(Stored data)
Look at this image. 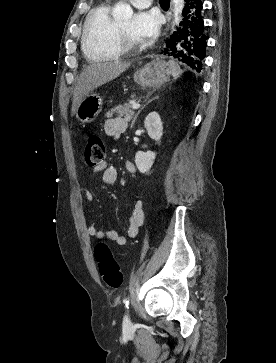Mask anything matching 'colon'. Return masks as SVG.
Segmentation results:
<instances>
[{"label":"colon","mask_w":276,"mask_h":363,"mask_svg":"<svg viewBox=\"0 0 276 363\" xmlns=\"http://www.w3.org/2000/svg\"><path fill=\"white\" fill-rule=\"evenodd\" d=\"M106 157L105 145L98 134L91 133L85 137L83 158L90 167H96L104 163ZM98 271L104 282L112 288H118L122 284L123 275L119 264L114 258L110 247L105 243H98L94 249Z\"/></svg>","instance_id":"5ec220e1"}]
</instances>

...

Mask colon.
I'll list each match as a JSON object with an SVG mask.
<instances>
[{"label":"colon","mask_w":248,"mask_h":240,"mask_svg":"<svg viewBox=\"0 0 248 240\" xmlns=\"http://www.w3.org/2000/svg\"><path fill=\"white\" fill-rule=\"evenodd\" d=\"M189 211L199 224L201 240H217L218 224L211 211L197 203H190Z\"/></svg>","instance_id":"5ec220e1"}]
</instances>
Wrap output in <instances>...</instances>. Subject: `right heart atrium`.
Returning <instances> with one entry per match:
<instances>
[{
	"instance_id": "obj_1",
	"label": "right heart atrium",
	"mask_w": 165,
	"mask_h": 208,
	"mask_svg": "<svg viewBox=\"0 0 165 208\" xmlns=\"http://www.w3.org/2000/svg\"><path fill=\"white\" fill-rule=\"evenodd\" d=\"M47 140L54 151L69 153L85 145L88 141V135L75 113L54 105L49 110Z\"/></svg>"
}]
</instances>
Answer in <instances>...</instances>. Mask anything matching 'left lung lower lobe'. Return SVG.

* * *

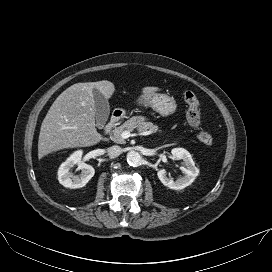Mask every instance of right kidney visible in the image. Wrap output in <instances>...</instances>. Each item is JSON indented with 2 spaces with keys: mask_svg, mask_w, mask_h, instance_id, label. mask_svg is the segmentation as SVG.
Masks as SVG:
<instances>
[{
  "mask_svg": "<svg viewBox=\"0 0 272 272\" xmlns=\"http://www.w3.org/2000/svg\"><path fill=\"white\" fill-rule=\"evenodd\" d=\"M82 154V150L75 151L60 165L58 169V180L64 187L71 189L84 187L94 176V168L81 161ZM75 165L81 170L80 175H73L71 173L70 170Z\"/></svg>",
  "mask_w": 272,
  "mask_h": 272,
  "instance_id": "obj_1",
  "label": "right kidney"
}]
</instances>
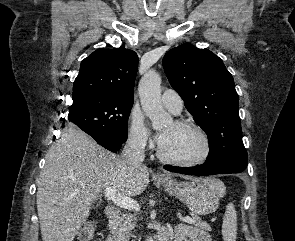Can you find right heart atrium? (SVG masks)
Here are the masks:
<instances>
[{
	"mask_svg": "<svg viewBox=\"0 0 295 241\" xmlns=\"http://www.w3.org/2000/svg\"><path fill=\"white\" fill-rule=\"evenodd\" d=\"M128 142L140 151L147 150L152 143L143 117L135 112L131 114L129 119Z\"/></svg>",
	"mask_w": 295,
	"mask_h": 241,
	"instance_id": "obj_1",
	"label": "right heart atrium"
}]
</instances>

### PROBLEM TO SOLVE
Set down again, word for word, the stretch of records from the line with "Mask colon." to the line with "Answer in <instances>...</instances>.", both of those lines included.

### REPLY TO THE TASK
Mask colon.
I'll list each match as a JSON object with an SVG mask.
<instances>
[{"label":"colon","mask_w":248,"mask_h":240,"mask_svg":"<svg viewBox=\"0 0 248 240\" xmlns=\"http://www.w3.org/2000/svg\"><path fill=\"white\" fill-rule=\"evenodd\" d=\"M189 211L199 224L201 240H217L218 224L211 211L197 203H190Z\"/></svg>","instance_id":"5ec220e1"}]
</instances>
Wrap output in <instances>...</instances>. Subject: `right heart atrium`.
Returning <instances> with one entry per match:
<instances>
[{
	"instance_id": "obj_1",
	"label": "right heart atrium",
	"mask_w": 165,
	"mask_h": 208,
	"mask_svg": "<svg viewBox=\"0 0 165 208\" xmlns=\"http://www.w3.org/2000/svg\"><path fill=\"white\" fill-rule=\"evenodd\" d=\"M47 140L54 151L69 153L85 145L88 141V135L75 113L54 105L49 110Z\"/></svg>"
}]
</instances>
Answer in <instances>...</instances>. Mask anything matching 'left lung lower lobe'. Return SVG.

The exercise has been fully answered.